Я невольно посочувствовала ему: наверное, тяжело жить в постоянном страхе, что твоя дочь начнет встречаться с парнем, который тебе не понравится, и вместе с тем бояться, что она останется одна. И я с содроганием подумала, как ужасно было бы, имей Чарли хоть малейшее представление о моем избраннике.

Помахав мне рукой, Чарли ушел, а я направилась наверх, чистить зубы и собирать учебники. Услышав, что полицейская машина уехала, я не вытерпела и нескольких секунд – тут же выглянула в окно. Серебристый «вольво» уже ждал на подъездной дорожке, на месте, которое еще совсем недавно занимала машина Чарли. Я скатилась с лестницы и вылетела за дверь, гадая, надолго ли установился этот невероятный порядок. Лучше бы навсегда.

Эдвард ждал в машине и, казалось, не видел, как я захлопнула дверь дома, не удосужившись поставить замок на сигнализацию.
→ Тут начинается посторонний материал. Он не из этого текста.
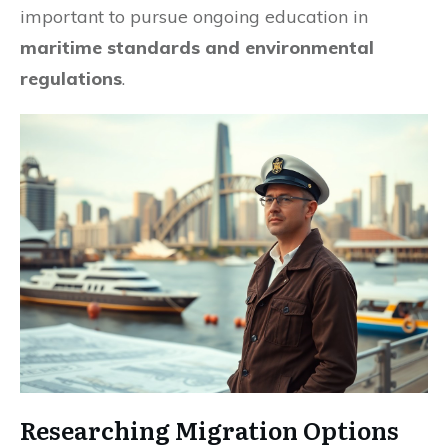
important to pursue ongoing education in
maritime standards and environmental
regulations
.
Researching Migration Options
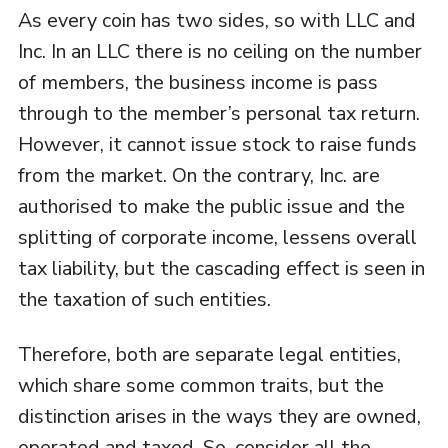
As every coin has two sides, so with LLC and
Inc. In an LLC there is no ceiling on the number
of members, the business income is pass
through to the member’s personal tax return.
However, it cannot issue stock to raise funds
from the market. On the contrary, Inc. are
authorised to make the public issue and the
splitting of corporate income, lessens overall
tax liability, but the cascading effect is seen in
the taxation of such entities.
Therefore, both are separate legal entities,
which share some common traits, but the
distinction arises in the ways they are owned,
operated and taxed. So, consider all the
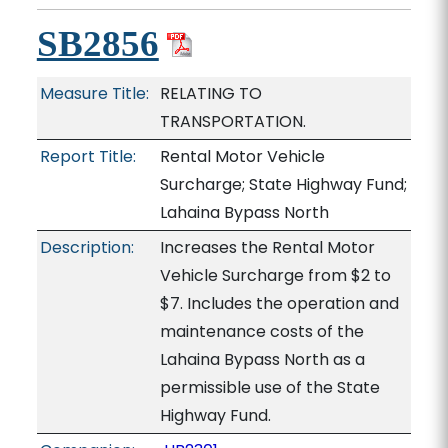
SB2856
Measure Title:
RELATING TO
TRANSPORTATION.
Report Title:
Rental Motor Vehicle
Surcharge; State Highway Fund;
Lahaina Bypass North
Description:
Increases the Rental Motor
Vehicle Surcharge from $2 to
$7. Includes the operation and
maintenance costs of the
Lahaina Bypass North as a
permissible use of the State
Highway Fund.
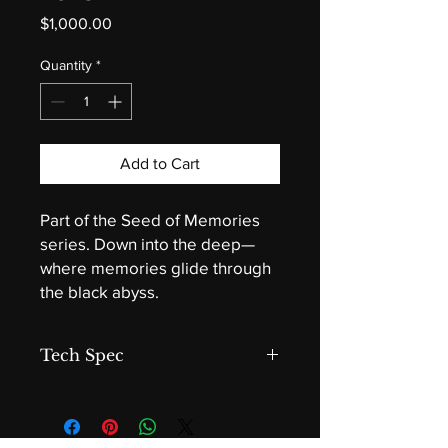
Price
$1,000.00
Quantity
*
Add to Cart
Part of the Seed of Memories
series. Down into the deep—
where memories glide through
the black abyss.
Tech Spec
Where the Light Fails
Acrylic on canvas by Darryl Grant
Я подошла к «вольво», робко помедлила перед дверцей, открыла ее и села. Он расслабленно улыбался и, как обычно, был невыносимо прекрасным и безупречным.

– Доброе утро, – приятным голосом поприветствовал он. – Как ты?

Его взгляд блуждал по моему лицу. Мне показалось, что он задал вопрос не просто из вежливости.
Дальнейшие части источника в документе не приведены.